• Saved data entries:
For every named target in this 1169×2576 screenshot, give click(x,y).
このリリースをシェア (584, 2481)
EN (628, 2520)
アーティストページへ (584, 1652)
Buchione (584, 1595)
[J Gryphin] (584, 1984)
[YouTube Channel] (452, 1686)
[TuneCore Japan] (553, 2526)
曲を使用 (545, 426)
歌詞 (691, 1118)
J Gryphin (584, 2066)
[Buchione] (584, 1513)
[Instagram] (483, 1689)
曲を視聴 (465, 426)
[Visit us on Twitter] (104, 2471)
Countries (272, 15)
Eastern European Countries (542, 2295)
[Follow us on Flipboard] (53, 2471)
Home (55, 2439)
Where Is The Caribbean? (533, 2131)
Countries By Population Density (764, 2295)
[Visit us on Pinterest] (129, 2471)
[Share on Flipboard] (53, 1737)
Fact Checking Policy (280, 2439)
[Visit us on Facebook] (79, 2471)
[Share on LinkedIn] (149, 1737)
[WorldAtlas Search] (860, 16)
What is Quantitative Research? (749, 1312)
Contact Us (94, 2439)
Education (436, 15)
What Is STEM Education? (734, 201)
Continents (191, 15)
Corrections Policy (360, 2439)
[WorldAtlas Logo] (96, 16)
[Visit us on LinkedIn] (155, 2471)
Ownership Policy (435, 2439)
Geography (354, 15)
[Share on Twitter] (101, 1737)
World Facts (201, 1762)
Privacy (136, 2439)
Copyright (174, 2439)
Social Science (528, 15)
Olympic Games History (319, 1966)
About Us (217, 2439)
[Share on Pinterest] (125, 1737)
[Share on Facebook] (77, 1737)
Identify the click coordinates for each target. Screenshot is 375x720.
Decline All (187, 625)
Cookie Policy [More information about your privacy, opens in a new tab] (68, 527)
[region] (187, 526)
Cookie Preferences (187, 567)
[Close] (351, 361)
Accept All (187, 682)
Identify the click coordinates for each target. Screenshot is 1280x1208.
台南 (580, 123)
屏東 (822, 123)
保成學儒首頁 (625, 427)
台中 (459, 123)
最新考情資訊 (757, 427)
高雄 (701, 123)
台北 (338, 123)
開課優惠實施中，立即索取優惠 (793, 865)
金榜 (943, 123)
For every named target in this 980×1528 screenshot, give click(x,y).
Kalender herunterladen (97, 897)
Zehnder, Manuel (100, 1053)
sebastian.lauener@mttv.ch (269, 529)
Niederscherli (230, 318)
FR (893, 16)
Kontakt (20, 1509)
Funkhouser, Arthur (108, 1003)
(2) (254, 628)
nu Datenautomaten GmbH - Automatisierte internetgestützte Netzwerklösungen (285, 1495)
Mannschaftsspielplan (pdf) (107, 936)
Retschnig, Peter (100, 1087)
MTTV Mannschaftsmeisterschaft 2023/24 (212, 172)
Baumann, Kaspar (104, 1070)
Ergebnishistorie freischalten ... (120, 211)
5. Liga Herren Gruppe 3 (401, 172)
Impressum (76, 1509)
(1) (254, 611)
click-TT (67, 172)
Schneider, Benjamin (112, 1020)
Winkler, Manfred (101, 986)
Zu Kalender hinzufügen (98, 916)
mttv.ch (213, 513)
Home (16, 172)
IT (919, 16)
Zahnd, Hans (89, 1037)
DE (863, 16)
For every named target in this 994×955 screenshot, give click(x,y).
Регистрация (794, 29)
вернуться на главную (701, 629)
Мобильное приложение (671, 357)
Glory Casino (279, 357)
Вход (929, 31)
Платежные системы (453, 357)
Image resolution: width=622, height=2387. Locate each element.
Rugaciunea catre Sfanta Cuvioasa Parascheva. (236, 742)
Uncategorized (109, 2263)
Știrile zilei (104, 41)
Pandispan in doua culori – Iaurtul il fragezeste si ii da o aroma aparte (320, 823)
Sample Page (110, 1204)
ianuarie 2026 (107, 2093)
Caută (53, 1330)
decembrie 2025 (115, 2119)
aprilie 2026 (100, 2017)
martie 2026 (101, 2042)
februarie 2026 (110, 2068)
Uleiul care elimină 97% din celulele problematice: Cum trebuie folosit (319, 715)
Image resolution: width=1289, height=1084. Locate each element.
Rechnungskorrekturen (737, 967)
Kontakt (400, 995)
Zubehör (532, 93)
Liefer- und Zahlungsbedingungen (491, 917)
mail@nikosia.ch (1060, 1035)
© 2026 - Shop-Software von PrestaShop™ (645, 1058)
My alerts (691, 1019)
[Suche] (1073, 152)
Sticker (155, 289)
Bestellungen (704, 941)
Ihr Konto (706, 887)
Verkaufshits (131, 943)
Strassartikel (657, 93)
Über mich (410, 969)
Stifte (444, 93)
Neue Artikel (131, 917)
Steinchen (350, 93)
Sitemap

• WORK INSTRUCTIONS:
Repeat, exactly and in full, the records shown above.

• RESPONSE TO THIS TASK:
For every named target in this 1169×2576 screenshot, give click(x,y).
このリリースをシェア (584, 2481)
EN (628, 2520)
アーティストページへ (584, 1652)
Buchione (584, 1595)
[J Gryphin] (584, 1984)
[YouTube Channel] (452, 1686)
[TuneCore Japan] (553, 2526)
曲を使用 (545, 426)
歌詞 (691, 1118)
J Gryphin (584, 2066)
[Buchione] (584, 1513)
[Instagram] (483, 1689)
曲を視聴 (465, 426)
[Visit us on Twitter] (104, 2471)
Countries (272, 15)
Eastern European Countries (542, 2295)
[Follow us on Flipboard] (53, 2471)
Home (55, 2439)
Where Is The Caribbean? (533, 2131)
Countries By Population Density (764, 2295)
[Visit us on Pinterest] (129, 2471)
[Share on Flipboard] (53, 1737)
Fact Checking Policy (280, 2439)
[Visit us on Facebook] (79, 2471)
[Share on LinkedIn] (149, 1737)
[WorldAtlas Search] (860, 16)
What is Quantitative Research? (749, 1312)
Contact Us (94, 2439)
Education (436, 15)
What Is STEM Education? (734, 201)
Continents (191, 15)
Corrections Policy (360, 2439)
[WorldAtlas Logo] (96, 16)
[Visit us on LinkedIn] (155, 2471)
Ownership Policy (435, 2439)
Geography (354, 15)
[Share on Twitter] (101, 1737)
World Facts (201, 1762)
Privacy (136, 2439)
Copyright (174, 2439)
Social Science (528, 15)
Olympic Games History (319, 1966)
About Us (217, 2439)
[Share on Pinterest] (125, 1737)
[Share on Facebook] (77, 1737)
Identify the click coordinates for each target. Screenshot is 375x720.
Decline All (187, 625)
Cookie Policy [More information about your privacy, opens in a new tab] (68, 527)
[region] (187, 526)
Cookie Preferences (187, 567)
[Close] (351, 361)
Accept All (187, 682)
Identify the click coordinates for each target. Screenshot is 1280x1208.
台南 (580, 123)
屏東 (822, 123)
保成學儒首頁 (625, 427)
台中 (459, 123)
最新考情資訊 (757, 427)
高雄 (701, 123)
台北 (338, 123)
開課優惠實施中，立即索取優惠 (793, 865)
金榜 (943, 123)
For every named target in this 980×1528 screenshot, give click(x,y).
Kalender herunterladen (97, 897)
Zehnder, Manuel (100, 1053)
sebastian.lauener@mttv.ch (269, 529)
Niederscherli (230, 318)
FR (893, 16)
Kontakt (20, 1509)
Funkhouser, Arthur (108, 1003)
(2) (254, 628)
nu Datenautomaten GmbH - Automatisierte internetgestützte Netzwerklösungen (285, 1495)
Mannschaftsspielplan (pdf) (107, 936)
Retschnig, Peter (100, 1087)
MTTV Mannschaftsmeisterschaft 2023/24 (212, 172)
Baumann, Kaspar (104, 1070)
Ergebnishistorie freischalten ... (120, 211)
5. Liga Herren Gruppe 3 (401, 172)
Impressum (76, 1509)
(1) (254, 611)
click-TT (67, 172)
Schneider, Benjamin (112, 1020)
Winkler, Manfred (101, 986)
Zu Kalender hinzufügen (98, 916)
mttv.ch (213, 513)
Home (16, 172)
IT (919, 16)
Zahnd, Hans (89, 1037)
DE (863, 16)
For every named target in this 994×955 screenshot, give click(x,y).
Регистрация (794, 29)
вернуться на главную (701, 629)
Мобильное приложение (671, 357)
Glory Casino (279, 357)
Вход (929, 31)
Платежные системы (453, 357)
Image resolution: width=622, height=2387. Locate each element.
Rugaciunea catre Sfanta Cuvioasa Parascheva. (236, 742)
Uncategorized (109, 2263)
Știrile zilei (104, 41)
Pandispan in doua culori – Iaurtul il fragezeste si ii da o aroma aparte (320, 823)
Sample Page (110, 1204)
ianuarie 2026 (107, 2093)
Caută (53, 1330)
decembrie 2025 (115, 2119)
aprilie 2026 (100, 2017)
martie 2026 (101, 2042)
februarie 2026 (110, 2068)
Uleiul care elimină 97% din celulele problematice: Cum trebuie folosit (319, 715)
Image resolution: width=1289, height=1084. Locate each element.
Rechnungskorrekturen (737, 967)
Kontakt (400, 995)
Zubehör (532, 93)
Liefer- und Zahlungsbedingungen (491, 917)
mail@nikosia.ch (1060, 1035)
© 2026 - Shop-Software von PrestaShop™ (645, 1058)
My alerts (691, 1019)
[Suche] (1073, 152)
Sticker (155, 289)
Bestellungen (704, 941)
Ihr Konto (706, 887)
Verkaufshits (131, 943)
Strassartikel (657, 93)
Über mich (410, 969)
Stifte (444, 93)
Neue Artikel (131, 917)
Steinchen (350, 93)
Sitemap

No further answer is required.